"The Thing in Little Slide Canyon offers climbers a quiet and focused alternative to busier routes nearby. With solid granite climbing at nearly 10,000 feet elevation and a classic 5.11 route, this formation invites adventurers seeking solitude and rewarding challenges in the High Sierra."
Rising just inside the entrance to Little Slide Canyon, The Thing commands attention as a striking rocky formation that promises a quieter alternative to the bustling nearby Hulk. Its solid presence, standing at an elevation of 9,817 feet in California’s High Sierra, offers climbers a chance to engage with a more secluded slice of the landscape, where the rush of solitude accompanies each move upward.
Approaching The Thing involves a subtle shift off the main trail into Little Slide Canyon. Just before the path crosses the creek, leave the worn track and make your way up a stretch of talus to reach the base of this formation. Alternatively, you can continue along the main trail higher to the top of the rock benches, then skirt east around the marshy ground before ascending talus slopes to approach the climb from above. This approach keeps the experience intimate and away from heavy traffic, inviting climbers to absorb the crisp mountain air and the crunch of granite underfoot.
The climbing routes on The Thing are modest in number but offer solid challenges for those craving a mix of adventure and focused effort. Among the few routes here, "Causative Striations" stands out as a classic, rated 5.11 with a reliable 3.0-star rating. While the rock type isn’t specified, the environment suggests resilient Sierra granite typical of the region — steady and consistent, if less polished than larger neighbors around the area. The formations provide a range of climbing experiences, from technical face moves to more straightforward sections, ideal for climbers looking to moderate their pace and savor each pitch.
Descending The Thing is straightforward yet requires attention to detail. Just below the summit block is a bolted rappel station, the primary anchor for dropping over the west side of the formation. Carefully make your way into the first gully visible on your right from here. The route then descends to the left side of the tower within the gully before reaching another bolted rappel station positioned over a chockstone. After completing this second rappel, it’s a relaxed traverse back to the base, offering a casual exit after the intensity of the climb.
The Thing’s location in the High Sierra offers climbers a dynamic setting where the terrain itself amplifies the climbing experience. The surroundings lend a quiet grandeur that feels untouched — a welcome change of pace from more popular crags. Weather conditions vary widely through the year, though traditional climbing seasons see the most stable and comfortable conditions. Spring through autumn months bring the best weather windows, free from snow and with minimal precipitation days, perfect for planning trips with confidence.
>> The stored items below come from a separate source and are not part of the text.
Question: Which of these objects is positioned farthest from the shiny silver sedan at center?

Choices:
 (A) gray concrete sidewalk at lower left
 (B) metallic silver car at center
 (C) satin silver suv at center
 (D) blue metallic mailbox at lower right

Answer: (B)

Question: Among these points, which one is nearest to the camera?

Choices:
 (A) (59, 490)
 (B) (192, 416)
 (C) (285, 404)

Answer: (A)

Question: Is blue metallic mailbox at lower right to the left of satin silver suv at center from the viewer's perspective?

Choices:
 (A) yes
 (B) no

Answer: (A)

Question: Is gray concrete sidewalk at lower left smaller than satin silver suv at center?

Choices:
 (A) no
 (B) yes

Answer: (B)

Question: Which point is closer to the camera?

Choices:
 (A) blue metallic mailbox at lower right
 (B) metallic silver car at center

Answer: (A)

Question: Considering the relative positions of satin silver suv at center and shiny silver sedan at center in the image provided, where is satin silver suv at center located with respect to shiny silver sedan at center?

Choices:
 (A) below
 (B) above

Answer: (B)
For those planning to visit, some local tips help streamline the day: trek light on talus sections by wearing sturdy footwear; prepare for potential marshy terrain east of the trail; bring gear suitable for single-pitch rappels; and expect minimal crowds, so pack accordingly to maximize your silent retreat. Given its moderate elevation, be aware of altitude effects, especially if approaching from lower ground.
While The Thing remains overshadowed by larger climbing icons nearby, it rewards those who seek its calm challenge and solitude. It is a fine choice for adventurous climbers wanting to explore a less trafficked wall in the High Sierra, with a classic route like Causative Striations hinting at the quality that waits once you commit your hands and feet to the stone. Whether as a stepping stone in exploring Little Slide Canyon or a rewarding destination itself, The Thing offers a climbing experience balanced between adventure and thoughtful practicality.
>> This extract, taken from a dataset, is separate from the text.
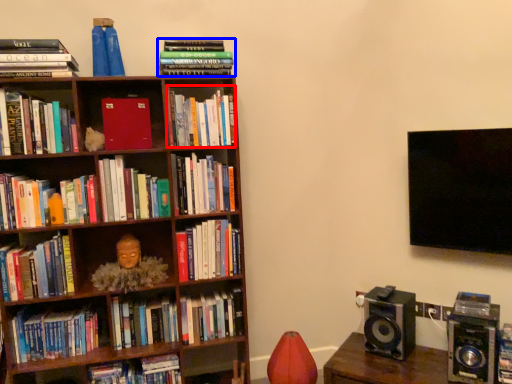 Question: Which of the following is the closest to the observer, book (highlighted by a red box) or book (highlighted by a blue box)?

Choices:
 (A) book
 (B) book

Answer: (B)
The talus slopes on the approach can be unstable—maintain solid footing and proceed carefully. The rappel descent requires attention to bolted stations and careful negotiation of chockstones to avoid any mishaps. Weather can change quickly at this elevation, so prepare accordingly.
Leave the main trail just before the creek crossing to tackle talus directly to the base.
Alternatively, approach from the top of rock benches and skirt a marshy area when coming from the higher trail.
Expect casual single-pitch climbs with bolted rappel anchors ensuring safe and efficient descent.
Carry weather-appropriate layers as conditions at nearly 10,000 feet can shift rapidly.
The Thing is best approached with standard sport climbing gear; bolted rappel stations provide secure descent options. Light rack for single-pitch climbs is sufficient, though sturdy footwear is recommended for talus approaches.